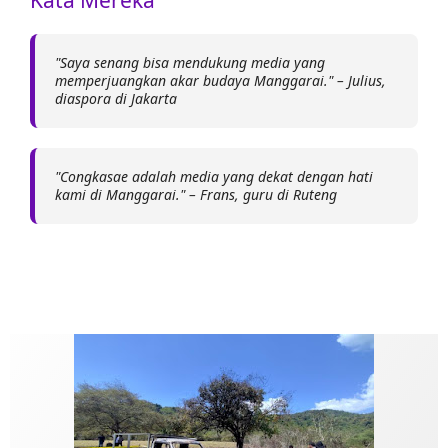
Kata Mereka
"Saya senang bisa mendukung media yang
memperjuangkan akar budaya Manggarai." – Julius,
diaspora di Jakarta
"Congkasae adalah media yang dekat dengan hati
kami di Manggarai." – Frans, guru di Ruteng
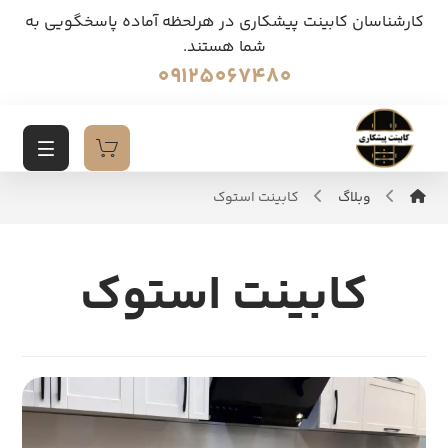
کارشناسان کابینت پیشکاری در هرلحظه آماده پاسخگویی به
شما هستند.
09125067480
وبلاگ
کابینت استوک
کابینت استوک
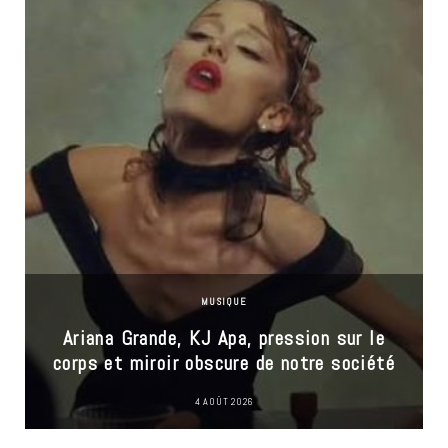
MUSIQUE
Ariana Grande, KJ Apa, pression sur le
corps et miroir obscure de notre société
4 AOÛT 2026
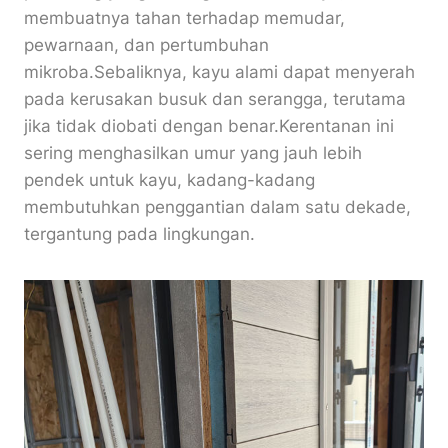
membuatnya tahan terhadap memudar,
pewarnaan, dan pertumbuhan
mikroba.Sebaliknya, kayu alami dapat menyerah
pada kerusakan busuk dan serangga, terutama
jika tidak diobati dengan benar.Kerentanan ini
sering menghasilkan umur yang jauh lebih
pendek untuk kayu, kadang-kadang
membutuhkan penggantian dalam satu dekade,
tergantung pada lingkungan.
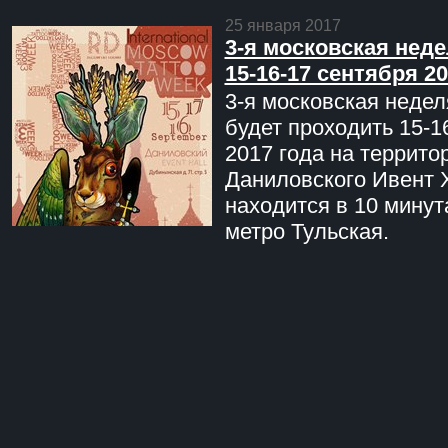
25 января 2017
3-я московская неде
15-16-17 сентября 20
3-я московская недел
будет проходить 15-1
2017 года на террито
Даниловского Ивент 
находится в 10 минут
метро Тульская.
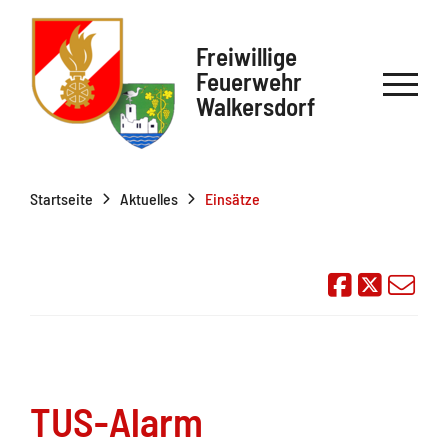
Freiwillige
Feuerwehr
Walkersdorf
Startseite
Aktuelles
Einsätze
Auf Face
Übe
TUS-Alarm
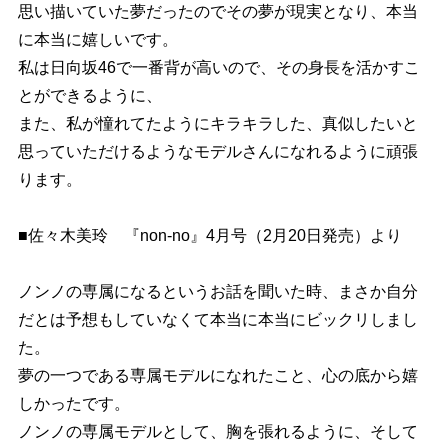
思い描いていた夢だったのでその夢が現実となり、本当
に本当に嬉しいです。
私は日向坂46で一番背が高いので、その身長を活かすこ
とができるように、
また、私が憧れてたようにキラキラした、真似したいと
思っていただけるようなモデルさんになれるように頑張
ります。
■佐々木美玲 『non-no』4月号（2月20日発売）より
ノンノの専属になるというお話を聞いた時、まさか自分
だとは予想もしていなくて本当に本当にビックリしまし
た。
夢の一つである専属モデルになれたこと、心の底から嬉
しかったです。
ノンノの専属モデルとして、胸を張れるように、そして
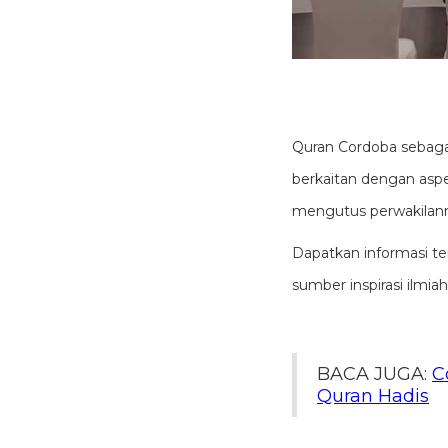
Quran Cordoba sebagai
berkaitan dengan aspe
mengutus perwakilanny
Dapatkan informasi te
sumber inspirasi ilmia
BACA JUGA:
C
Quran Hadis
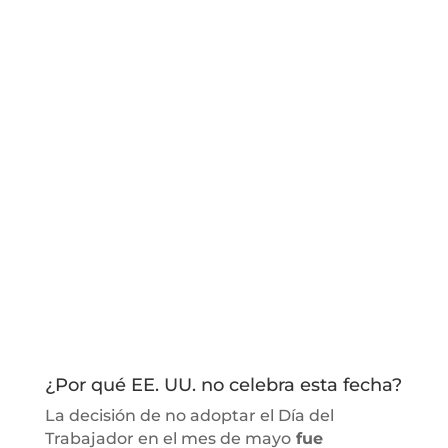
¿Por qué EE. UU. no celebra esta fecha?
La decisión de no adoptar el Día del
Trabajador en el mes de mayo
fue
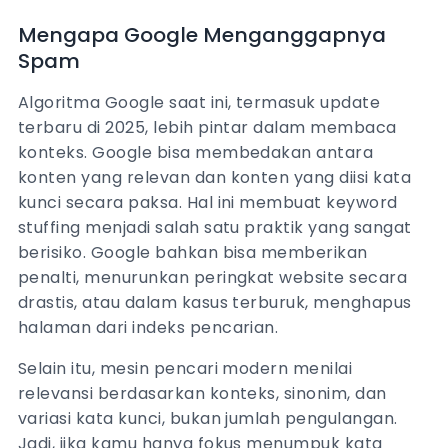
Mengapa Google Menganggapnya
Spam
Algoritma Google saat ini, termasuk update
terbaru di 2025, lebih pintar dalam membaca
konteks. Google bisa membedakan antara
konten yang relevan dan konten yang diisi kata
kunci secara paksa. Hal ini membuat keyword
stuffing menjadi salah satu praktik yang sangat
berisiko. Google bahkan bisa memberikan
penalti, menurunkan peringkat website secara
drastis, atau dalam kasus terburuk, menghapus
halaman dari indeks pencarian.
Selain itu, mesin pencari modern menilai
relevansi berdasarkan konteks, sinonim, dan
variasi kata kunci, bukan jumlah pengulangan.
Jadi, jika kamu hanya fokus menumpuk kata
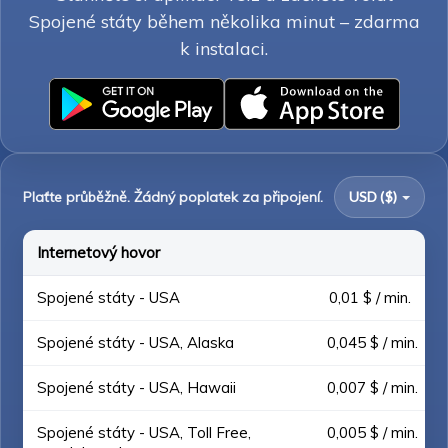
Spojené státy během několika minut – zdarma
k instalaci.
Plaťte průběžně. Žádný poplatek za připojení.
USD ($)
Internetový hovor
Spojené státy - USA
0,01 $ / min.
Spojené státy - USA, Alaska
0,045 $ / min.
Spojené státy - USA, Hawaii
0,007 $ / min.
Spojené státy - USA, Toll Free,
0,005 $ / min.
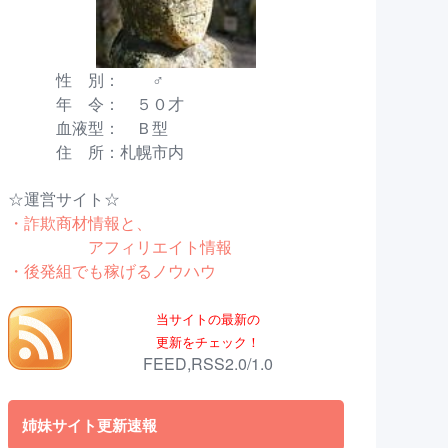
性 別： ♂
年 令： ５０才
血液型： Ｂ型
住 所：札幌市内
☆運営サイト☆
・詐欺商材情報と、
アフィリエイト情報
・後発組でも稼げるノウハウ
当サイトの最新の
更新をチェック！
FEED,RSS2.0/1.0
姉妹サイト更新速報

━━━━━━━━━━━━━━━━━━━━

PROBLEM TO SOLVE =>
Restate the records above in full, word for word. Keep pictures out.

EXERCISE RESPONSE =>
Kata Mereka
"Saya senang bisa mendukung media yang
memperjuangkan akar budaya Manggarai." – Julius,
diaspora di Jakarta
"Congkasae adalah media yang dekat dengan hati
kami di Manggarai." – Frans, guru di Ruteng
کارشناسان کابینت پیشکاری در هرلحظه آماده پاسخگویی به
شما هستند.
09125067480
وبلاگ
کابینت استوک
کابینت استوک
MUSIQUE
Ariana Grande, KJ Apa, pression sur le
corps et miroir obscure de notre société
4 AOÛT 2026
membuatnya tahan terhadap memudar,
pewarnaan, dan pertumbuhan
mikroba.Sebaliknya, kayu alami dapat menyerah
pada kerusakan busuk dan serangga, terutama
jika tidak diobati dengan benar.Kerentanan ini
sering menghasilkan umur yang jauh lebih
pendek untuk kayu, kadang-kadang
membutuhkan penggantian dalam satu dekade,
tergantung pada lingkungan.
25 января 2017
3-я московская неде
15-16-17 сентября 20
3-я московская недел
будет проходить 15-1
2017 года на террито
Даниловского Ивент 
находится в 10 минут
метро Тульская.
Freiwillige
Feuerwehr
Walkersdorf
Startseite
Aktuelles
Einsätze
Auf Face
Übe
TUS-Alarm
思い描いていた夢だったのでその夢が現実となり、本当
に本当に嬉しいです。
私は日向坂46で一番背が高いので、その身長を活かすこ
とができるように、
また、私が憧れてたようにキラキラした、真似したいと
思っていただけるようなモデルさんになれるように頑張
ります。
■佐々木美玲 『non-no』4月号（2月20日発売）より
ノンノの専属になるというお話を聞いた時、まさか自分
だとは予想もしていなくて本当に本当にビックリしまし
た。
夢の一つである専属モデルになれたこと、心の底から嬉
しかったです。
ノンノの専属モデルとして、胸を張れるように、そして
Quran Cordoba sebagai
berkaitan dengan aspe
mengutus perwakilanny
Dapatkan informasi te
sumber inspirasi ilmia
BACA JUGA:
C
Quran Hadis
¿Por qué EE. UU. no celebra esta fecha?
La decisión de no adoptar el Día del
Trabajador en el mes de mayo
fue
Mengapa Google Menganggapnya
Spam
Algoritma Google saat ini, termasuk update
terbaru di 2025, lebih pintar dalam membaca
konteks. Google bisa membedakan antara
konten yang relevan dan konten yang diisi kata
kunci secara paksa. Hal ini membuat keyword
stuffing menjadi salah satu praktik yang sangat
berisiko. Google bahkan bisa memberikan
penalti, menurunkan peringkat website secara
drastis, atau dalam kasus terburuk, menghapus
halaman dari indeks pencarian.
Selain itu, mesin pencari modern menilai
relevansi berdasarkan konteks, sinonim, dan
variasi kata kunci, bukan jumlah pengulangan.
Jadi, jika kamu hanya fokus menumpuk kata
Spojené státy během několika minut – zdarma
k instalaci.
Plaťte průběžně. Žádný poplatek za připojení.
USD ($)
Internetový hovor
Spojené státy - USA
0,01 $ / min.
Spojené státy - USA, Alaska
0,045 $ / min.
Spojené státy - USA, Hawaii
0,007 $ / min.
Spojené státy - USA, Toll Free,
0,005 $ / min.
性 別： ♂
年 令： ５０才
血液型： Ｂ型
住 所：札幌市内
☆運営サイト☆
・詐欺商材情報と、
アフィリエイト情報
・後発組でも稼げるノウハウ
当サイトの最新の
更新をチェック！
FEED,RSS2.0/1.0
姉妹サイト更新速報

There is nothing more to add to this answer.